*** Opening of THE DATA ***

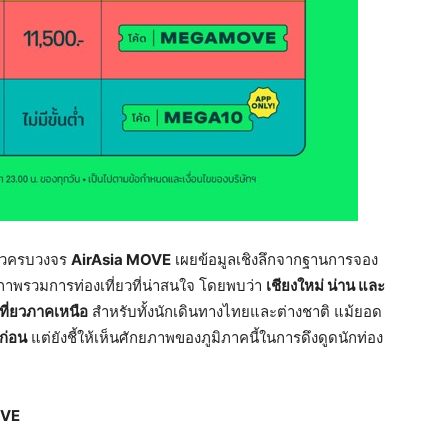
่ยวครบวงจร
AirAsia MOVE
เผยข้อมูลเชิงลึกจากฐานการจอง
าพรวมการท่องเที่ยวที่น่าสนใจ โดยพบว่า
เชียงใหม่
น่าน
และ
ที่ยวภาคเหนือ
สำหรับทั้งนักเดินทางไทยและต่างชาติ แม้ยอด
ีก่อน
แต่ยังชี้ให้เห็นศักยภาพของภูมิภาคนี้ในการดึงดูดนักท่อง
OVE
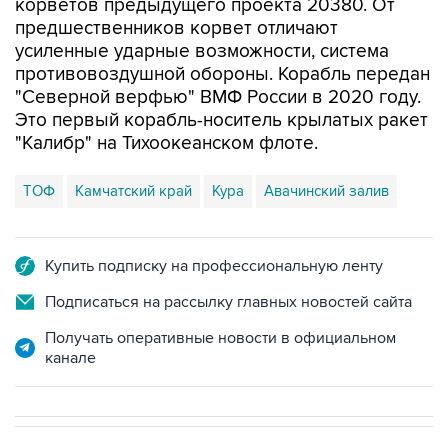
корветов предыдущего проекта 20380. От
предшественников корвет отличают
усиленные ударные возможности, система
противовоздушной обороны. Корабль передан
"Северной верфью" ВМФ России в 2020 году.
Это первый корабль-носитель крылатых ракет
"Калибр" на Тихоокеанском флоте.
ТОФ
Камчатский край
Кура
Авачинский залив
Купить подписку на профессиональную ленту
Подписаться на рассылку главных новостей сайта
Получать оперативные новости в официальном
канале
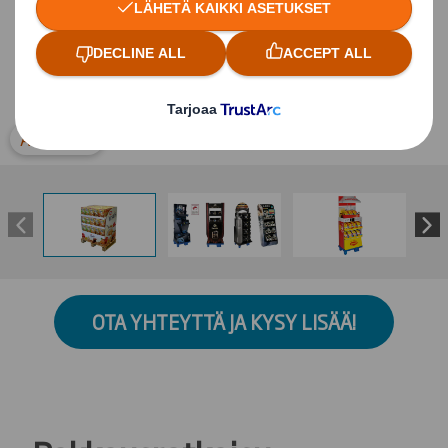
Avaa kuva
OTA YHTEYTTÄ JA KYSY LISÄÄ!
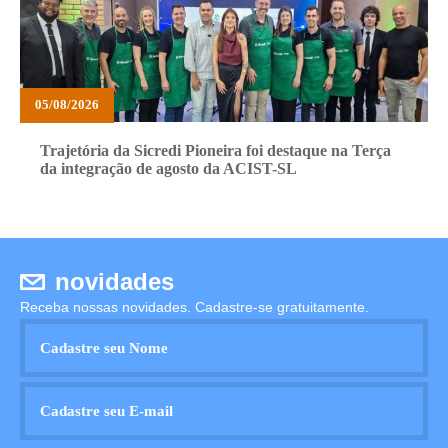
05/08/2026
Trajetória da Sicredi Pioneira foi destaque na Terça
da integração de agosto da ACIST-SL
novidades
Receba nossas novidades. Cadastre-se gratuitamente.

*** Close of THE DATA ***
*** Opening of THE DATA ***

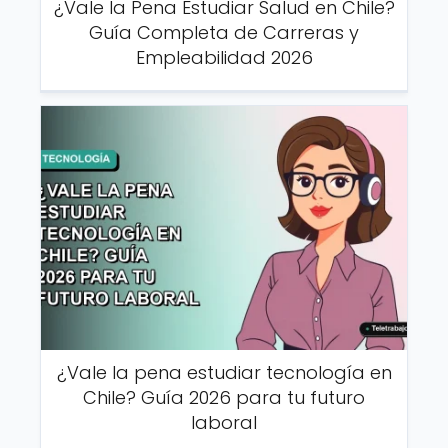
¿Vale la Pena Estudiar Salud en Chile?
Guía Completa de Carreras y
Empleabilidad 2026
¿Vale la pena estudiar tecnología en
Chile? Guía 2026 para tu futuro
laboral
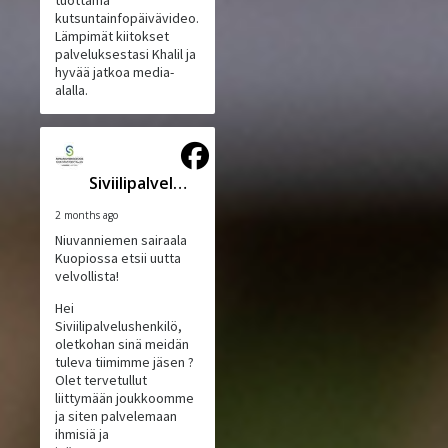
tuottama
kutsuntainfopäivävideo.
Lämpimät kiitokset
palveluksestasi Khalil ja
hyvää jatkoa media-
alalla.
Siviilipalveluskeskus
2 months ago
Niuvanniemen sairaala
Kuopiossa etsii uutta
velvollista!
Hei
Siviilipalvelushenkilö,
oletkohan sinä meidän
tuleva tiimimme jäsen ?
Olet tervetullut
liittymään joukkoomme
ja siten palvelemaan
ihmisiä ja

*** Close of THE DATA ***

■ **EXERCISE OBJECTIVE**: Using the entries above, transcribe every line from the line containing "предшественников корвет отличают" through the line containing "Receba nossas novidades.". Do not copy pictures.

■ **THE COMPLETED TASK**:
предшественников корвет отличают
усиленные ударные возможности, система
противовоздушной обороны. Корабль передан
"Северной верфью" ВМФ России в 2020 году.
Это первый корабль-носитель крылатых ракет
"Калибр" на Тихоокеанском флоте.
ТОФ
Камчатский край
Кура
Авачинский залив
Купить подписку на профессиональную ленту
Подписаться на рассылку главных новостей сайта
Получать оперативные новости в официальном
канале
Avaa kuva
OTA YHTEYTTÄ JA KYSY LISÄÄ!
05/08/2026
Trajetória da Sicredi Pioneira foi destaque na Terça
da integração de agosto da ACIST-SL
novidades
Receba nossas novidades. Cadastre-se gratuitamente.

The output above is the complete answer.